#### Task requirements:
Give the following records again in full and without alteration.

╔══

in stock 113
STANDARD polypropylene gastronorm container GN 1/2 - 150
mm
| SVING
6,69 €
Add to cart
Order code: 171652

╚══

#### Completed exercise:
in stock 113
STANDARD polypropylene gastronorm container GN 1/2 - 150
mm
| SVING
6,69 €
Add to cart
Order code: 171652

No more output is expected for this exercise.